Music helps DJ with autism find his voice
Kyle Brochu says music helps him communicate in a way that he had never been able to before
Growing up with autism, loud noises and crowds were often some of the biggest triggers for Prince George's Kyle Brochu.
But when Brochu started making music as a teenager, and eventually found himself deejaying, cranking out loud tunes in front of a crowd turned out to be comforting.
That's when Brochu, a self-described "shut-in hermit", realized that he had found his voice.
"I definitely think it's compensation for not having that social acceptance in everyday life," he told Daybreak North.
"Music has really influenced me by giving me an avenue for self actualization — a way to communicate concepts and feelings that I probably never would have been able to until that point."
Today, Brochu, a DJ and electronic music producer, goes by the alias Digital Shadow. Before he discovered music, Brochu says he always found it difficult to interact with others in social settings.
"One of the major differences in an autistic mind compared to a neuro-typical mind is those lack of filters, and a very common effect of that is sensory overload, or there's too much coming in," he said.
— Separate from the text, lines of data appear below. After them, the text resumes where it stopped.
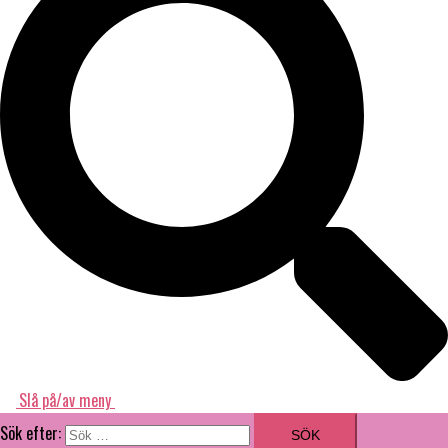
Slå på/av meny
Sök efter:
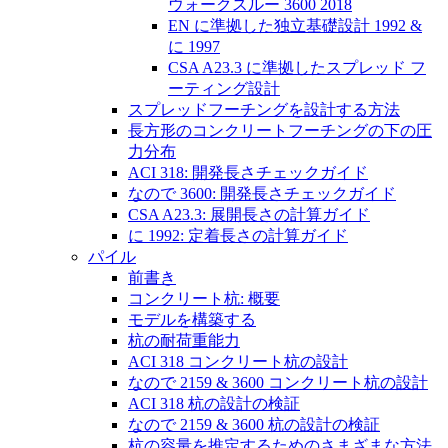
ウォークスルー 3600 2018
EN に準拠した独立基礎設計 1992 &
に 1997
CSA A23.3 に準拠したスプレッド フ
ーティング設計
スプレッドフーチングを設計する方法
長方形のコンクリートフーチングの下の圧
力分布
ACI 318: 開発長さチェックガイド
なので 3600: 開発長さチェックガイド
CSA A23.3: 展開長さの計算ガイド
に 1992: 定着長さの計算ガイド
パイル
前書き
コンクリート杭: 概要
モデルを構築する
杭の耐荷重能力
ACI 318 コンクリート杭の設計
なので 2159 & 3600 コンクリート杭の設計
ACI 318 杭の設計の検証
なので 2159 & 3600 杭の設計の検証
杭の容量を推定するためのさまざまな方法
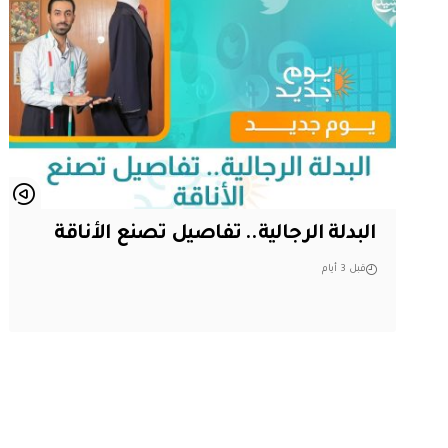
البدلة الرجالية.. تفاصيل تصنع الأناقة
قبل 3 أيام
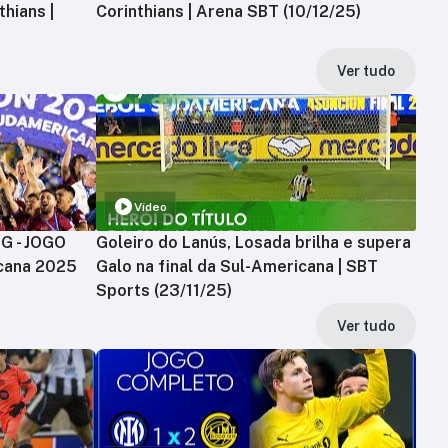
hians |
Corinthians | Arena SBT (10/12/25)
Ver tudo
Vídeo
MG - JOGO
Goleiro do Lanús, Losada brilha e supera
cana 2025
Galo na final da Sul-Americana | SBT
Sports (23/11/25)
Ver tudo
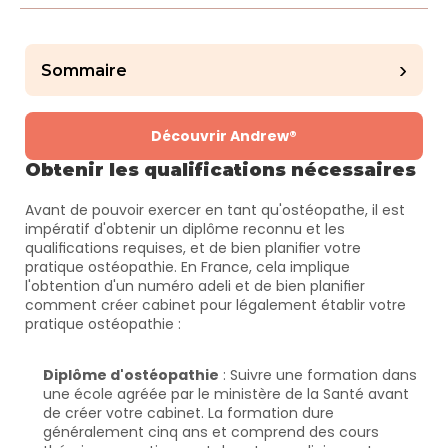
›
Sommaire
Découvrir Andrew®
Obtenir les qualifications nécessaires
Avant de pouvoir exercer en tant qu'ostéopathe, il est 
impératif d'obtenir un diplôme reconnu et les 
qualifications requises, et de bien planifier votre 
pratique ostéopathie. En France, cela implique 
l'obtention d'un numéro adeli et de bien planifier 
comment créer cabinet pour légalement établir votre 
pratique ostéopathie :
Diplôme d'ostéopathie
 : Suivre une formation dans 
une école agréée par le ministère de la Santé avant 
de créer votre cabinet. La formation dure 
généralement cinq ans et comprend des cours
"You can't handle it all so you just need to shut down and go back off for a while. Most people see that, and that's what they associate — they see a disability … basically a withdrawal from the world, but they don't see the other end, which is so highly involved and so present."
Brochu says autism is a spectrum disorder. Rather than view it as a disability, people should simply see it as "a difference," he said.
"There's many different ways of doing things and if it works, it works," he said.